The virtual function table is essentially a pointer array that stores virtual function pointers. A nullptr is placed at the end of this array.
Idea: Take out the first 4 bytes of the ps and st objects, which are the pointers of the virtual table, and then use the pointers of the virtual table to traverse the virtual function array. If the function pointer of Func3 can be printed out, it means that Func3 is in the virtual function table
typedef void(*FUNC_PTR) ();//FUNC_PTR为函数指针
void PrintVFT(FUNC_PTR* table)//table为函数指针数组
{
//虚函数表本质是一个存虚函数
//指针的指针数组,这个数组最后面放了一个nullpt
for (size_t i = 0; table[i] != nullptr; i++)
{
printf("[%d]:%p->", i, table[i]);
FUNC_PTR f = table[i];
f();//函数指针指向函数的内存地址,
//通过调用函数指针,实际上是调用了指向的函数
}
printf("\n");
}
int main() {
Person ps;
Student st;
//1.先取ps的地址,强转成一个int * 的指针
// 2.再解引用取值,就取到了b对象头4bytes的值,这个值就是指向虚表的指针(二重函数指针)
int vft1 = *((int*)&ps);
PrintVFT((FUNC_PTR*)vft1);
//3.再强转成VFPTR * ,因为虚表就是一个存FUNC_PTR类型(虚函数指针类型)的数组。
// 4.虚表指针传递给PrintVTable进行打印虚表
int vft2 = *((int*)&st);
PrintVFT((FUNC_PTR*)vft2);
//5.需要说明的是这个打印虚表的代码经常会崩溃,因为编译器有时对虚表的处理不干净,虚表最
//后面没有放nullptr,导致越界,这是编译器的问题。我们只需要点目录栏的 - 生成 - 清理解决方案,再编译就好了。
return 0;
}
5. Virtual function table in multiple inheritance
Multiple inheritance object virtual function table
There are multiple virtual function tables in multiple inheritance
Unoverridden virtual functions of multiple inheritance derived classes are placed in the virtual function table of the first inherited base class part.
6. Questions and Answers
- Can an inline function be a virtual function?

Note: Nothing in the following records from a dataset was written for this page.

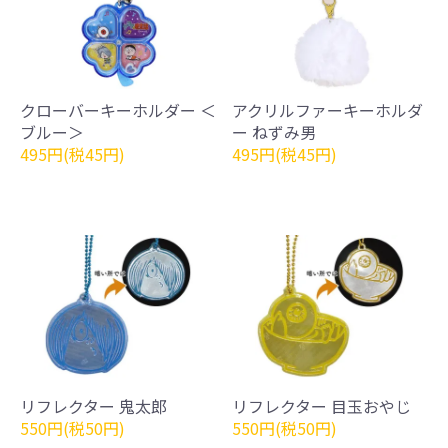
クローバーキーホルダー ＜
アクリルファーキーホルダ
ブルー＞
ー ねずみ男
495円(税45円)
495円(税45円)
リフレクター 鬼太郎
リフレクター 目玉おやじ
550円(税50円)
550円(税50円)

Answer: Yes, but the compiler ignores the inline attribute, and this function is no longer inline, because the virtual function must be placed in the virtual table.
2. Can static members be virtual functions?

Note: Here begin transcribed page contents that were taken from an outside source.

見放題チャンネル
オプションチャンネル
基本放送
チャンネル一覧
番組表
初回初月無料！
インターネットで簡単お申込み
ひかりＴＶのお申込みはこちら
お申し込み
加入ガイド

Answer: No, because the static member function does not have a this pointer, and the virtual function table cannot be accessed by calling the type:: member function, so the static member function cannot be placed in the virtual function table.
3. Can the constructor be a virtual function?

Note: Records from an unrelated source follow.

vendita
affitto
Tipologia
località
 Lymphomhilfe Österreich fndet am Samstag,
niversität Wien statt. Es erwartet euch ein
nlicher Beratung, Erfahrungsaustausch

Answer: No, because the virtual function table pointer in the object is initialized only at the constructor initialization list stage.
4. At what stage is the virtual function table generated and where does it exist?
Answer: The virtual function table is generated during the compilation phase, and generally exists in the code segment (constant area).- Is it faster for objects to access normal functions or virtual functions?
Answer: First of all, if it is a normal object, it is just as fast. If it is a pointer object or a reference object, the ordinary function called is fast, because it constitutes polymorphism, and calling a virtual function at runtime needs to look up in the virtual function table.